4. Aux termes de l'article L. 9 du code de justice administrative : " Les jugements sont motivés. ". La circonstance que les premiers juges n'auraient pas fait expressément référence à toutes les pièces produites n'est pas nature à faire regarder le jugement comme insuffisamment motivé. Toutefois, M. D..., en faisant valoir que les premiers juges n'ont pas " statué sur l'erreur manifeste d'appréciation tirée de l'obligation de quitter le territoire français ", peut être regardé comme soulevant le moyen tiré de ce que les premiers juges n'auraient pas examiné, à tort, le moyen qui était soulevé à l'encontre de l'obligation de quitter le territoire français et qui était tiré de l'erreur manifeste d'appréciation. Il ressort de l'examen du jugement attaqué que les premiers juges ont effectivement omis de se prononcer sur ce moyen, alors qu'il était soulevé à l'encontre de l'obligation de quitter le territoire français et qu'il n'était pas inopérant. Dans ces conditions, le jugement est insuffisamment motivé s'agissant de la décision portant obligation de quitter le territoire français, et doit être annulé dans cette mesure. Il y a lieu pour la cour administrative d'appel de se prononcer sur la demande d'annulation de l'obligation de quitter le territoire français par la voie de l'évocation et sur le surplus par la voie de l'effet dévolutif de l'appel.

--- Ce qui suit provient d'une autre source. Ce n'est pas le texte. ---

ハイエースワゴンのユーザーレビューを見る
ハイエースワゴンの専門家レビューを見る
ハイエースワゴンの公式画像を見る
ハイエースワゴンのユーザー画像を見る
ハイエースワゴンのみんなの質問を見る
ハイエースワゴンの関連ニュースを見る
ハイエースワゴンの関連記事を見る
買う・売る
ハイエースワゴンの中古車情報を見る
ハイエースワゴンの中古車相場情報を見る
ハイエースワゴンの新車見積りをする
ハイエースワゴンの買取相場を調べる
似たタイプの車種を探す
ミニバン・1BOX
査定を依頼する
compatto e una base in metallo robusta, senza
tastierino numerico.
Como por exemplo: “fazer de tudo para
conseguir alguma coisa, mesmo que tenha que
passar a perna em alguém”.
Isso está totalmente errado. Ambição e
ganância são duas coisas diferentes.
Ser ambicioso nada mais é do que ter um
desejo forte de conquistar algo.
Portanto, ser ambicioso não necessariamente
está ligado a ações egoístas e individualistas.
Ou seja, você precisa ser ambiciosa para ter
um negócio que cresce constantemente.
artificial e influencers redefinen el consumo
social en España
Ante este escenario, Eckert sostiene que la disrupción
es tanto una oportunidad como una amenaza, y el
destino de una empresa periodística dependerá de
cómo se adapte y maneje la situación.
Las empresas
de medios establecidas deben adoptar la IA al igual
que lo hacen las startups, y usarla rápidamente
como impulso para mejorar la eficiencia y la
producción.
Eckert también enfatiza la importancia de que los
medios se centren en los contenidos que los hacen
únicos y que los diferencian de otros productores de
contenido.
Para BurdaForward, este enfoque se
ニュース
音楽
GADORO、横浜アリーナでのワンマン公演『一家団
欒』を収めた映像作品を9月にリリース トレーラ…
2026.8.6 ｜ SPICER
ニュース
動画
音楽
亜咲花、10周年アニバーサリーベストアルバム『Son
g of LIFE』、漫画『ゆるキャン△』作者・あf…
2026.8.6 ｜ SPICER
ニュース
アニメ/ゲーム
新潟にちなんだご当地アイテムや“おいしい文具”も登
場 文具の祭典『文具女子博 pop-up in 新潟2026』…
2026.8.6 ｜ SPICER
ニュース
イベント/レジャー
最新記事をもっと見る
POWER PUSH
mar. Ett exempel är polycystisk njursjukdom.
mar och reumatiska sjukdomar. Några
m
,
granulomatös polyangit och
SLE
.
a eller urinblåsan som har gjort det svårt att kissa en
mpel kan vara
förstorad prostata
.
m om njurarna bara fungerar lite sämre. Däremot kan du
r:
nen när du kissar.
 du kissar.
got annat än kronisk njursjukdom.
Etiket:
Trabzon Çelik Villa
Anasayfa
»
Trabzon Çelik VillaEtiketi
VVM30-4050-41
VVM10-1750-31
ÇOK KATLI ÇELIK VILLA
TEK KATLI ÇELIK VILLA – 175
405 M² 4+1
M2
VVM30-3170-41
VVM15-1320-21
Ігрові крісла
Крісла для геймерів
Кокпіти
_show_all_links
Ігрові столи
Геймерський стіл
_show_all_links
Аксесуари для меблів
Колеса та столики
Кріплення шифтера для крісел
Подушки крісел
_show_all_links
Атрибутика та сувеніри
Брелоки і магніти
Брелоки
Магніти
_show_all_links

Sur les conclusions à fin d'annulation du refus de titre de séjour :

5. En premier lieu, M. D... reprend en appel, à l'identique, les moyens tirés du vice d'incompétence, de l'insuffisance de motivation, de l'erreur de fait, de la méconnaissance du 7° de l'article L. 313-11 du code de l'entrée et du séjour des étrangers et du droit d'asile et de l'article 8 de la convention européenne de sauvegarde des droits de l'homme et des libertés fondamentales, ainsi que de l'erreur manifeste d'appréciation des conséquences du refus de séjour sur sa situation personnelle. S'il produit en appel plusieurs pièces nouvelles relatives notamment, à la situation professionnelle de son épouse compatriote, responsable de restauration chez Burger King depuis plusieurs années, ainsi que quelques photos et témoignages relatifs à sa vie privée et familiale, ces éléments ne sont toutefois pas de nature à remettre en cause l'appréciation motivée qui a été portée par les premiers juges. Ceux-ci ont notamment retenu son mariage célébré en janvier 2018 et la naissance de l'enfant du couple en janvier 2019 et également, que l'intéressé n'établit pas, ni même n'allègue qu'il pourrait se prévaloir de l'exercice d'une activité professionnelle. Il suit de là que ces moyens doivent être écartés par adoption des motifs retenus à bon droit par les premiers juges aux points 3., 4., 5., 6. et 7. du jugement attaqué. Il en va de même, pour les mêmes motifs, du moyen tiré du défaut d'examen particulier de sa situation personnelle.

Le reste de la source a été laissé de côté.